• **Data to process**:
┌──
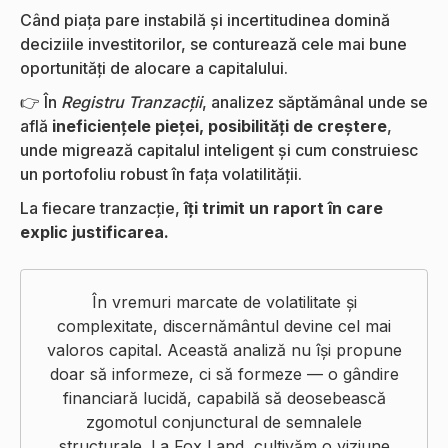
Când piața pare instabilă și incertitudinea domină
deciziile investitorilor, se conturează cele mai bune
oportunități de alocare a capitalului.
👉 În
Registru Tranzacții
, analizez săptămânal unde se
află
ineficiențele pieței, posibilități de creștere
,
unde migrează capitalul inteligent și cum construiesc
un portofoliu robust în fața volatilității.
La fiecare tranzacție,
îți trimit un raport în care
explic justificarea.
În vremuri marcate de volatilitate și
complexitate, discernământul devine cel mai
valoros capital. Această analiză nu își propune
doar să informeze, ci să formeze — o gândire
financiară lucidă, capabilă să deosebească
zgomotul conjunctural de semnalele
structurale. La Fox Land, cultivăm o viziune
└──
• **About this exercise**:
Within the material above, find every line containing the word "unde" and copy it.

• **Answer space**:
, analizez săptămânal unde se
unde migrează capitalul inteligent și cum construiesc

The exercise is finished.